1

I'm a lowly physicist, so I hope you will forgive me if I botch some terminology and notation here.

I perform an experiment where on each trial I start with some number of particles $N$ that is approximately Poisson distributed, say $N \sim {\rm Pois}(\overline{N})$. I then perform some action that bins these particles into two groups, $a$ and $b$, such that $N_a \sim B(N,p)$ and $N_b = N-N_a$. The value of $p$ is unknown to me. I know how to calculate ${\rm Var}[N_a]$, ${\rm Var}[N_b]$, and ${\rm Cov}[N_a,N_b]$ using the laws of total variance and covariance. I find $${\rm Var}[N_a] = \overline{N} \, p(1-p) + p^2 {\rm Var}[N],$$ $${\rm Var}[N_b] = \overline{N} \, p(1-p) + (1-p)^2 {\rm Var}[N],$$ $$ {\rm Cov}[N_a,N_b] = -\overline{N} \, p(1-p) + p(1-p) {\rm Var}[N]. $$

Based on measurements of $N_a$ and $N_b$, I would like to estimate the quantity $Y=2p-1$. I would like to consider two scenarios; one in which I can measure both $N_a$ and $N_b$ in a single experiment (i.e., for a single value of $N$), and another in which I cannot. My question pertains to the choice of estimator for $Y$ in the second scenario.

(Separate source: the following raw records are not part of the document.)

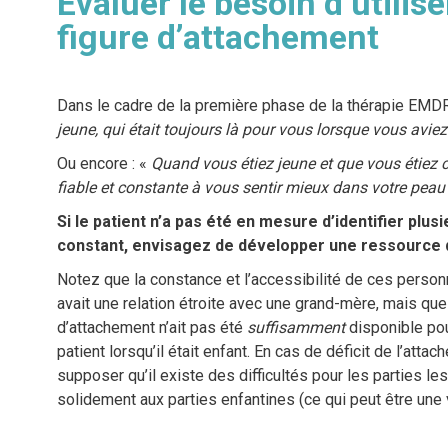
Évaluer le besoin d’utilis
figure d’attachement
Dans le cadre de la première phase de la thérapie EMDR
jeune, qui était toujours là pour vous lorsque vous avie
Ou encore : «
Quand vous étiez jeune et que vous étiez c
fiable et constante à vous sentir mieux dans votre pea
Si le patient n’a pas été en mesure d’identifier plu
constant, envisagez de développer une ressource 
Notez que la constance et l’accessibilité de ces person
avait une relation étroite avec une grand-mère, mais que ce
d’attachement n’ait pas été
suffisamment
disponible po
patient lorsqu’il était enfant. En cas de déficit de l’at
supposer qu’il existe des difficultés pour les parties le
solidement aux parties enfantines (ce qui peut être une 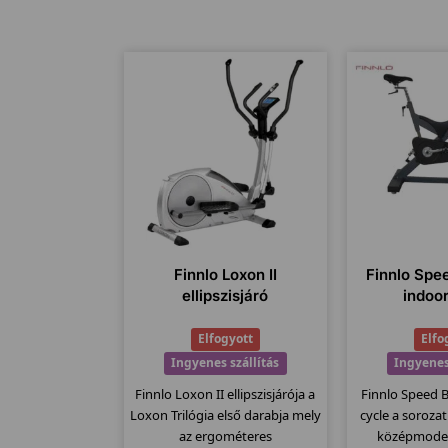
Finnlo Loxon II
Finnlo Spe
ellipszisjáró
indoo
Elfogyott
Elfo
Ingyenes szállítás
Ingyenes
Finnlo Loxon II ellipszisjárója a
Finnlo Speed 
Loxon Trilógia első darabja mely
cycle a soroza
az ergométeres
középmodel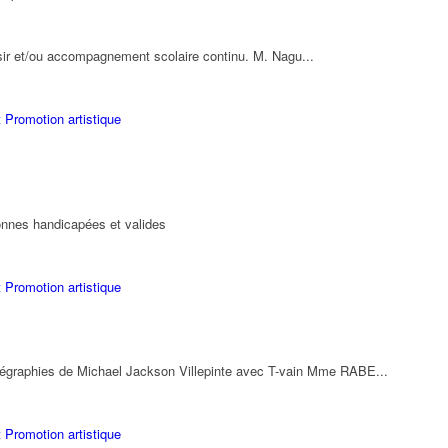
oisir et/ou accompagnement scolaire continu. M. Nagu...
 Promotion artistique
onnes handicapées et valides
 Promotion artistique
égraphies de Michael Jackson Villepinte avec T-vain Mme RABE...
 Promotion artistique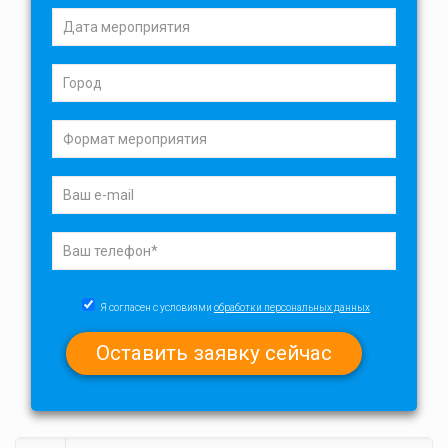
Я согласен с условиями
обработки персональных данных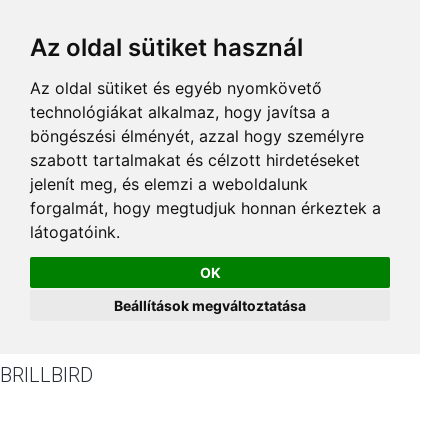
Az oldal sütiket használ
Az oldal sütiket és egyéb nyomkövető
technológiákat alkalmaz, hogy javítsa a
böngészési élményét, azzal hogy személyre
szabott tartalmakat és célzott hirdetéseket
jelenít meg, és elemzi a weboldalunk
forgalmát, hogy megtudjuk honnan érkeztek a
látogatóink.
OK
Beállítások megváltoztatása
BRILLBIRD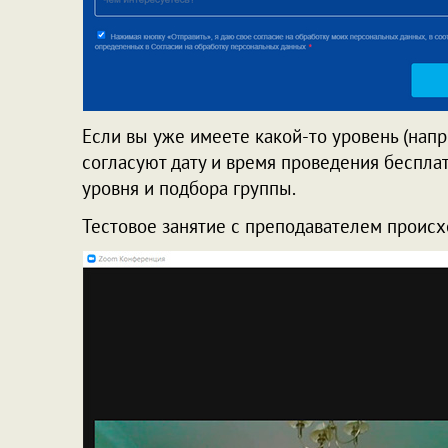
Если вы уже имеете какой-то уровень (напр
согласуют дату и время проведения беспла
уровня и подбора группы.
Тестовое занятие с преподавателем происх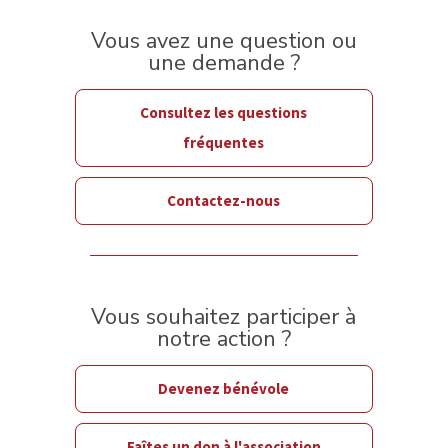
Vous avez une question ou
une demande ?
Consultez les questions
fréquentes
Contactez-nous
Vous souhaitez participer à
notre action ?
Devenez bénévole
Faîtes un don à l'association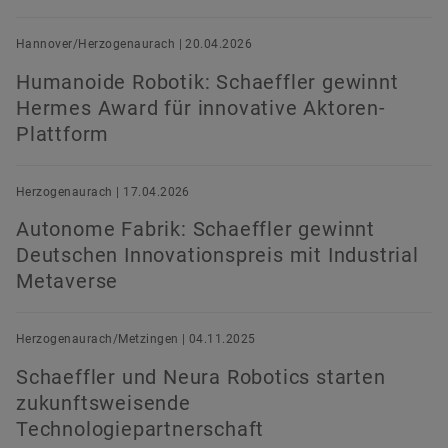
Hannover/Herzogenaurach | 20.04.2026
Humanoide Robotik: Schaeffler gewinnt
Hermes Award für innovative Aktoren-
Plattform
Herzogenaurach | 17.04.2026
Autonome Fabrik: Schaeffler gewinnt
Deutschen Innovationspreis mit Industrial
Metaverse
Herzogenaurach/Metzingen | 04.11.2025
Schaeffler und Neura Robotics starten
zukunftsweisende
Technologiepartnerschaft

  1. If I can measure both $N_a$ and $N_b$ in a single trial, I can estimate $Y$ by $$ \hat{Y} = \frac{N_a-N_b}{N_a+N_b}, $$ and approximating the variance in $\hat{Y}$ by a series expansion, I find $$ {\rm Var}[\hat{Y}] = 4 \frac{N_b^2 {\rm Var}[N_a] + N_a^2 {\rm Var}[N_b] - 2 N_a N_b {\rm Cov}[N_a,N_b]}{(N_a+N_b)^4} $$ which gives $$ {\rm Var}[\hat{Y}] = \frac{4p(1-p)}{\overline{N}}. $$ As I understand from this SE post, this is the expected variance for the MLE of $\hat{Y}$. This estimator of $\hat{Y}$ normalizes out fluctuations in $N$; nowhere does ${\rm Var}[N]$ appear in this expression. This is desirable, from my point of view.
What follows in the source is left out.